Equations (6)–(8) can be further represented by using IMU measurements:

R (t + Δ t) = R (t) E x p ((\tilde{w} (t) - b_{g} (t) - n_{g} (t)) Δ t)

(9)

ν (t + Δ t) = ν (t) + g Δ t + R (t) (\tilde{a} (t) - b_{a} (t) - n_{a} (t)) Δ t

(10)

p (t + Δ t) = p (t) + ν (t) Δ t + 1 / 2 g Δ t^{2} + 1 / 2 R (t) (\tilde{a} (t) - b_{a} (t) - n_{a} (t)) Δ t^{2}

(11)

3.3. IMU Pre-Integration

From Equations (9)–(11), we can see that the IMU state propagation requires the rotation, position and velocity of the body frame. With the starting states changing, we need to re-propagate the IMU measurements, which is time consuming. To avoid this problem, we use the IMU pre-integration technique that is first proposed in [35] and is further extended to the manifold structure in [26]. Here we give a rough overview of its theory and usage within monocular visual–inertial SLAM systems. We assume that the IMU is synchronized with the camera and provides measurements at discrete times k. The relative motion increments between two consecutive keyframes at times

k = i

and

k = j

are defined as

Δ R_{i j} ≐ R_{i}^{T} R_{j} = \prod_{k = i}^{j - 1} E x p ((\tilde{ω_{k}} - {b_{g}}_{k} - {n_{g}}_{k}) Δ t)

(12)

ν_{i j} ≐ R_{i}^{T} (ν_{j} - ν_{i} - g Δ t_{i j}) = \sum_{k = i}^{j - 1} Δ R_{i k} (\tilde{a_{k}} - b_{a k} - n_{a k}) Δ t

(13)

Δ p_{i j} ≐ R_{i}^{T} (p_{j} - p_{i} - ν_{i} Δ t_{i j} - 1 / 2 g Δ t_{i j}^{2}) = \sum_{k = i}^{j - 1} [Δ ν_{i k} Δ t + 1 / 2 Δ R_{i k} ({\tilde{a}}_{k} - b_{a k} - n_{a k}) Δ t^{2}]

(14)

In the above equations, the IMU biases are considered to be constants in the time interval

Δ t

. However, more likely, the estimated biases change by a small amount

δ b

during optimization. Therefore, the Jacobians

J_{(\cdot)}^{g}

and

J_{(\cdot)}^{a}

are applied to indicate how the measurements

Δ (\cdot)

change with a change

δ b

in the bias estimation; then the pose and velocity can be further expressed as

R_{W B}^{i + 1} = R_{W B}^{i} Δ R_{i, i + 1} E x p (J_{Δ R}^{g} b_{g}^{i})

(15)

_{W} ν_{B}^{i + 1} =_{W} ν_{B}^{i} + g_{W} Δ t_{i, i + 1} + R_{W B}^{i} (Δ ν_{i, i + 1} + J_{Δ ν}^{g} b_{g}^{i} + J_{Δ ν}^{a} b_{a}^{i})

(16)

_{W} p_{B}^{i + 1} =_{W} p_{B}^{i} +_{W} ν_{B}^{i} Δ t_{i, i + 1} + 0.5 g_{W} Δ t_{i, i + 1}^{2} + R_{W B}^{i} (Δ p_{i, i + 1} + J_{Δ p}^{a} b_{a}^{i})

(17)

Here the IMU pre-integration is computed iteratively when IMU measurements arrive, and the Jacobians can be precomputed during the pre-integration with the method mentioned in [26].

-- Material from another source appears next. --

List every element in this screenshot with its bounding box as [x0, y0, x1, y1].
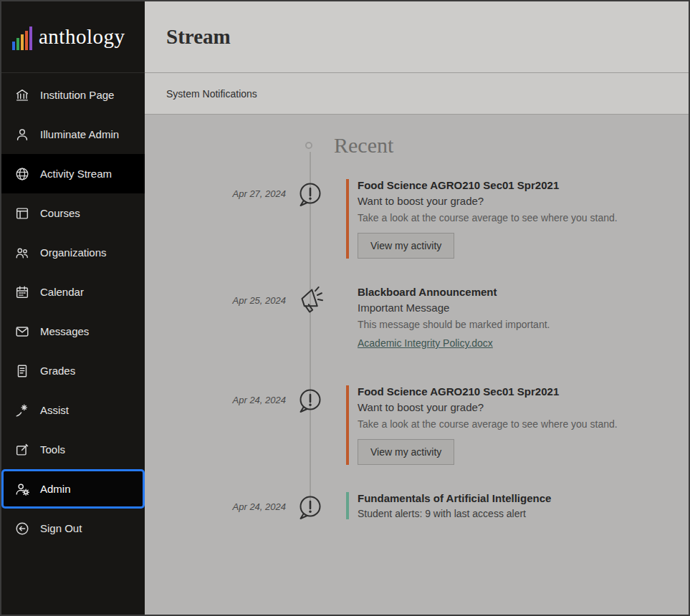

4. Visual–Inertial Initial State Estimation

In this section, we detail the complete process of our initial state estimation algorithm, which sequentially estimates the gyroscope bias, gravity vector (including gravity refinement), accelerometer bias, metric scale and velocity. An overview of our method is given in Figure 2. Our algorithm first only uses visual measurements as in the ORB-SLAM2 [6] for a few keyframes. The corresponding IMU pre-integration between these keyframes are computed at the same time. These two steps have been detailed in Section 3. When a new keyframe is created, we run our loosely coupled visual–inertial initial state estimation algorithm to iteratively update the gyroscope bias, gravity vector, accelerometer bias, metric scale and velocity sequentially. This procedure continues until the termination criterion is achieved.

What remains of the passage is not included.